Question

A researcher wishes to find out if the published max speed of a 737 jet is accurate. From past studies, it is known that the population standard deviation of speeds is 68 mph.

(a) Assuming that she would like to be 90% confident of the results, indicate the critical value that corresponds to this given level of confidence.
(b) If she would like to have a maximum error of 15 mph, how many jets should be sampled?

Answer 1

To determine the critical value for a 90% confidence level, use a z-score table. To find the sample size, use the formula n = (z * σ)^2 / E^2.

Step-by-step explanation:

(a) To determine the critical value that corresponds to a 90% confidence level, we need to find the z-score associated with a 90% confidence interval.
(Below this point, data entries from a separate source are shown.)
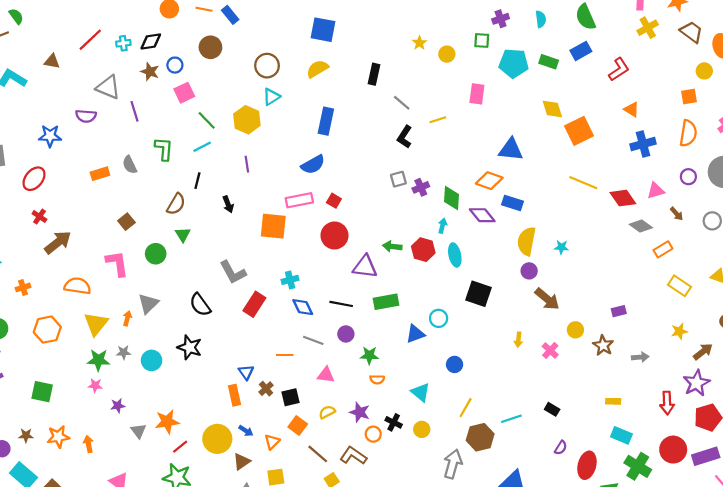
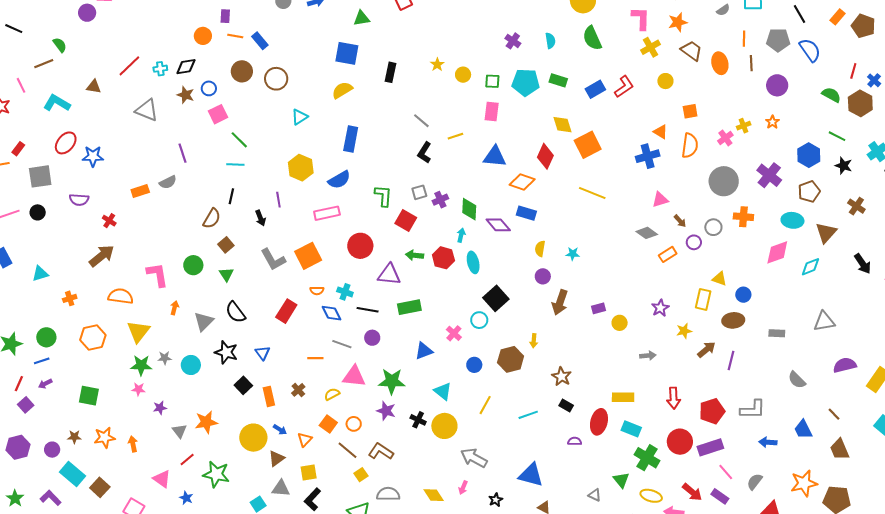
purple cross: (501, 19) -> (513, 41), turned -35
green square: (482, 40) -> (492, 81), moved
blue rectangle: (581, 51) -> (595, 89), moved
brown circle: (267, 66) -> (276, 79), moved
yellow circle: (704, 71) -> (665, 81), moved
black rectangle: (374, 74) -> (391, 72), moved
orange triangle: (632, 109) -> (661, 132), moved
purple line: (134, 111) -> (183, 153), moved
purple semicircle: (86, 116) -> (79, 200), moved
yellow hexagon: (247, 120) -> (301, 168), moved
cyan line: (202, 147) -> (235, 164), turned 30
green L-shape: (164, 149) -> (383, 196), moved
blue triangle: (511, 150) -> (495, 157), moved
purple line: (247, 164) -> (278, 200), moved
gray semicircle: (130, 165) -> (168, 182), turned -90
purple circle: (688, 177) -> (694, 242), moved
red ellipse: (34, 179) -> (66, 143), moved
orange diamond: (489, 181) -> (522, 182), moved
red diamond: (623, 198) -> (545, 156), moved, turned 60
red square: (334, 201) -> (406, 221), moved, size x1.5
red cross: (39, 217) -> (109, 221), moved
brown square: (126, 222) -> (226, 245), moved
orange square: (273, 226) -> (308, 256), moved, turned -32
green triangle: (183, 235) -> (226, 274), moved
yellow semicircle: (527, 241) -> (540, 249), size x0.6
gray L-shape: (233, 272) -> (273, 259), moved
cyan cross: (290, 280) -> (345, 292), moved, turned 35
yellow rectangle: (679, 286) -> (703, 299), moved, turned 70
black square: (479, 294) -> (496, 298), turned 30
brown arrow: (547, 299) -> (560, 302), turned 70
gray triangle: (148, 303) -> (204, 321), moved
purple rectangle: (619, 311) -> (598, 308), moved
orange arrow: (127, 318) -> (174, 308), moved
cyan circle: (439, 318) -> (479, 320), moved
yellow circle: (575, 330) -> (620, 323), moved
blue triangle: (415, 334) -> (424, 351), moved
brown star: (603, 345) -> (562, 376), moved
pink cross: (550, 350) -> (454, 333), moved
green star: (369, 355) -> (392, 381), moved, size x1.5
blue triangle: (246, 372) -> (263, 353), moved
pink triangle: (326, 375) -> (354, 376), size x1.4
orange semicircle: (377, 379) -> (317, 291), moved
purple star: (696, 383) -> (660, 308), moved, size x0.7
black square: (291, 397) -> (243, 385), moved, turned -30
yellow rectangle: (613, 401) -> (623, 397), size x1.5
yellow semicircle: (327, 412) -> (332, 394), moved
yellow circle: (422, 429) -> (444, 426), size x1.6
orange circle: (373, 434) -> (354, 424), moved
brown hexagon: (480, 437) -> (511, 359), moved
red line: (180, 447) -> (187, 460), moved
purple semicircle: (561, 448) -> (575, 441), turned -120
gray arrow: (453, 464) -> (474, 458), turned -76
red ellipse: (587, 465) -> (599, 422), moved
We can use a z-score table or a calculator to find that the z-score corresponding to a 90% confidence level is approximately 1.645.

(b) To calculate the sample size needed to have a maximum error of 15 mph, we can use the formula:

n = (z * σ)^2 / E^2

where n is the sample size, z is the critical value, σ is the population standard deviation, and E is the maximum error.

Plugging in the values, we get:

n = (1.645 * 68)^2 / 15^2

n ≈ 27.5

Therefore, she should sample at least 28 jets to have a maximum error of 15 mph.